18.01.15 - 23.01.15, Seminar 15041

Model-driven Algorithms and Architectures for Self-Aware Computing Systems

The following text appeared on our web pages prior to the seminar, and was included as part of the invitation.


Self-aware computing systems are best understood as a sub-class of autonomic computing systems. The term autonomic computing was first introduced by IBM in 2001 motivated by the concern that the ever-growing size and complexity of IT systems would soon become too difficult for human administrators to manage. IBM proposed a biologically-inspired approach to tackle this challenge by designing computing systems that manage themselves in accordance with high-level objectives from humans. Over the past decade, there has been much research activity in the field of autonomic computing and at least 8000 research papers have been written on the topic. The evolution of autonomic computing reflects a growing acceptance of the idea that, for an autonomic computing element or system to manage itself competently, it needs to exploit (and often learn) models of how actions it might take would affect its own state and the state of the part of the world with which it interacts.
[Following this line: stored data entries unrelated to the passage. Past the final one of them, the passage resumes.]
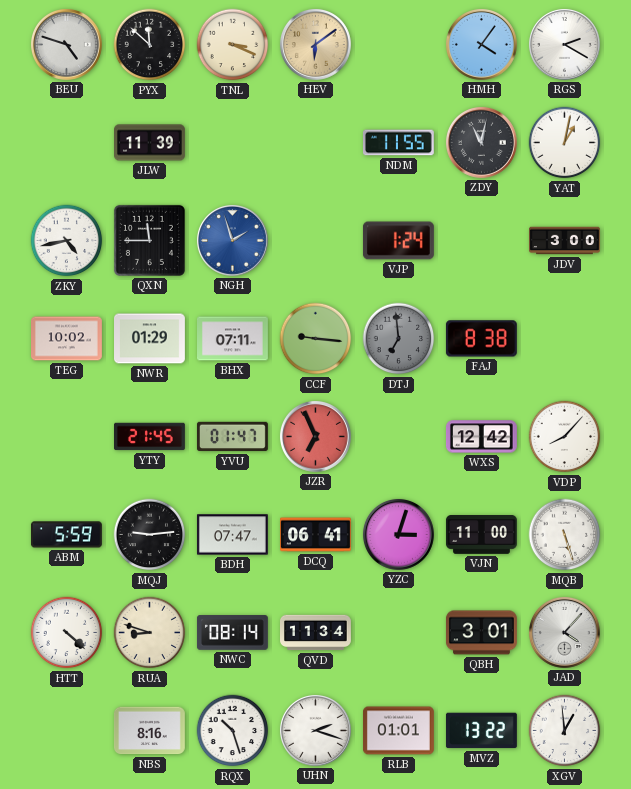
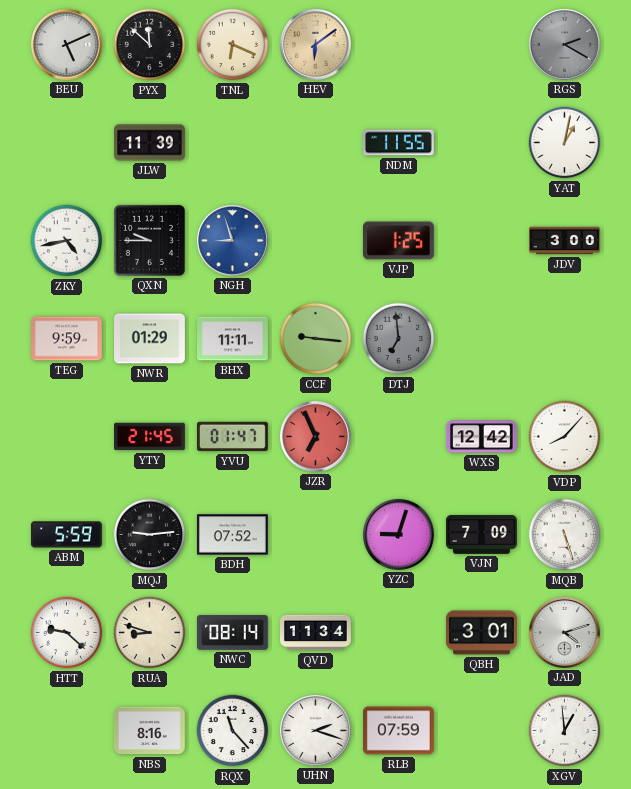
BEU: 4:48 -> 5:11
TNL: 3:19 -> 6:19
HMH: 4:06 -> none
RGS dial: white -> grey
ZDY: 11:02 -> none
QXN: 11:45 -> 9:45
NGH: 1:57 -> 8:57
VJP: 1:24 -> 1:25
TEG: 10:02 -> 9:59
BHX: 07:11 -> 11:11
FAJ: 8:38 -> none
BDH: 07:47 -> 07:52
DCQ: 06:41 -> none
YZC: 3:03 -> 9:03
VJN: 11:00 -> 7:09
HTT: 4:22 -> 9:22
JAD: 4:07 -> 4:12
RQX: 10:27 -> 11:23
RLB: 01:01 -> 07:59
MVZ: 13:22 -> none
To understand how self-aware computing systems fit within the broader context of autonomic computing, we offer the following definition: A computing system is considered to be “self-aware” if it possesses, and/or is able to acquire at run-time, the following three properties, ideally to an increasing degree the longer the system is in operation:

  1. Self-reflective: Aware of its software architecture, execution environment, and hardware infrastructure on which it is running as well as of its operational goals (e.g., quality-of-service requirements, cost- and energy-efficiency targets),
  2. Self-predictive: Able to predict the effect of dynamic changes (e.g., changing workloads) as well as predict the effect of possible adaptation actions (e.g., adding/removing resources),
  3. Self-adaptive: Proactively adapting as the environment evolves in order to ensure that its operational goals are continuously met.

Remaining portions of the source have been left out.